As a leader in computing innovation, Intel's mission is really about driving technological progress forward in ways that enrich human lives. As Intel's research organisation, Intel Labs also carries the banner on that same mission.

We're all about driving technological breakthroughs with our research, which spans several domains of computing, but always with an eye toward driving broader societal impact. My domain — Anticipatory Computing — is a key area of research within Intel Labs, with a multi-disciplinary team of researchers that explore new user experiences, sensing systems, algorithms and applications and transfer these capabilities to business units to impact future Intel products.

 

Do you see the work you're doing in assistive computing affecting mainstream user experiences?

I, along with my team at Intel's Anticipatory Computing Lab, am thinking of the way that gestures, touch, voice and other inputs are already changing the way we interact with digital devices.

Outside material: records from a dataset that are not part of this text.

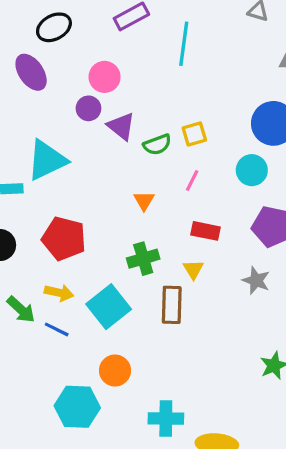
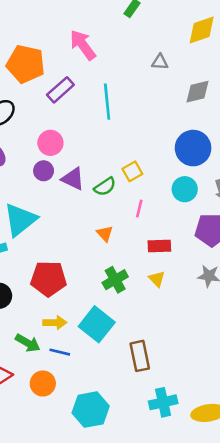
brown rectangle: (172, 305) -> (140, 356), moved
orange circle: (115, 371) -> (43, 383), moved

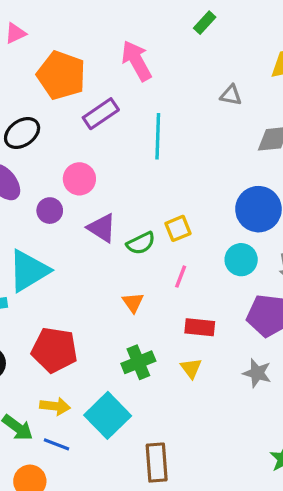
purple circle: (44, 171) -> (50, 211), moved

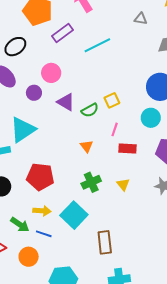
cyan line: (158, 136) -> (97, 45), turned 64
red rectangle: (200, 327) -> (127, 149), moved

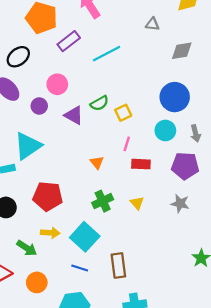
green semicircle: (90, 110) -> (99, 103), moved
blue line: (44, 234) -> (80, 268), moved

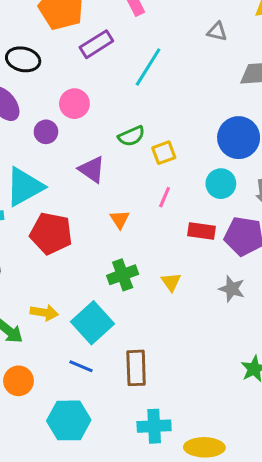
cyan line: (106, 54) -> (148, 67), turned -36
black ellipse: (18, 57) -> (23, 59), turned 45
purple triangle: (74, 115) -> (92, 169), moved
red rectangle: (141, 164) -> (201, 231), moved
red pentagon: (48, 196) -> (51, 233), moved

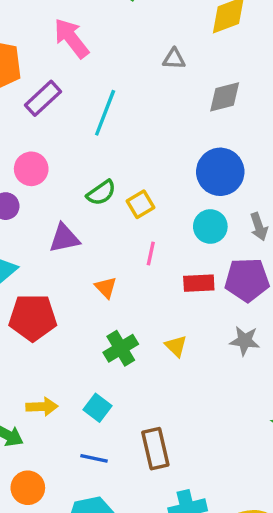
purple triangle: (92, 169) -> (64, 238), turned -36
cyan square: (92, 323) -> (97, 408), size x0.6

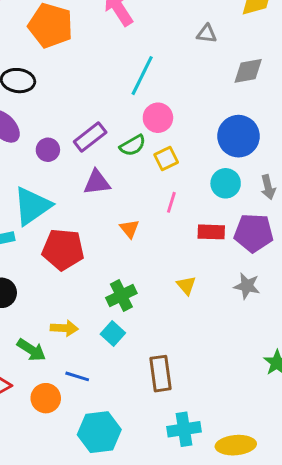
purple rectangle: (43, 98) -> (90, 137), moved
pink circle: (31, 169) -> (158, 118), moved
green cross: (121, 348) -> (121, 295), moved
blue line: (94, 458) -> (77, 376), moved

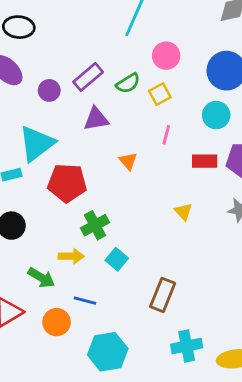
pink circle: (158, 118) -> (166, 56), moved
green cross: (121, 295) -> (95, 225), moved
brown rectangle: (160, 374) -> (163, 295), turned 32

In fact, many of our projects are in mainstream areas like education, manufacturing, enterprise and many other domains.  For example, we have been working on a smart environment experience for early childhood education since children in preschool and early elementary really benefit from learning with their whole bodies, touching objects, moving around, etc.

We created an experience with a virtual agent (a teddy bear we call Oscar) that can interact with kids and help them in math learning, as they use physical objects (for example, flower pots) to practise their 10s and 1s and see the digital and the physical world blend in magical ways. This agent needs to be able to understand the scene, listen to what they are saying and interact with them accordingly. 

Kids interact in unexpected ways, they shake their heads, point, nod instead of formulating perfect sentences for a smart assistant to understand. The agent also needs to comprehend implicit signals like frustration and confusion to be able to help and respond appropriately. 

Another example is in manufacturing, where we are researching technology to help people perform their tasks which requires it to understand the scene and actions performed, converse with them, and learn with them over time to continue to evolve.

 

People have talked about brain-computer interfaces for a long time. How far do you think we have come and how do you see this progressing?

BCI is a complex technological endeavour and we're making slow but steady progress. There is a lot of potential in more intrusive technologies by directly connecting to the brain, which will increase the fidelity of communication, however, I have been really focused on capturing the EEG [electroencephalogram, brain wave tracking] data from electrodes that people can wear in a cap.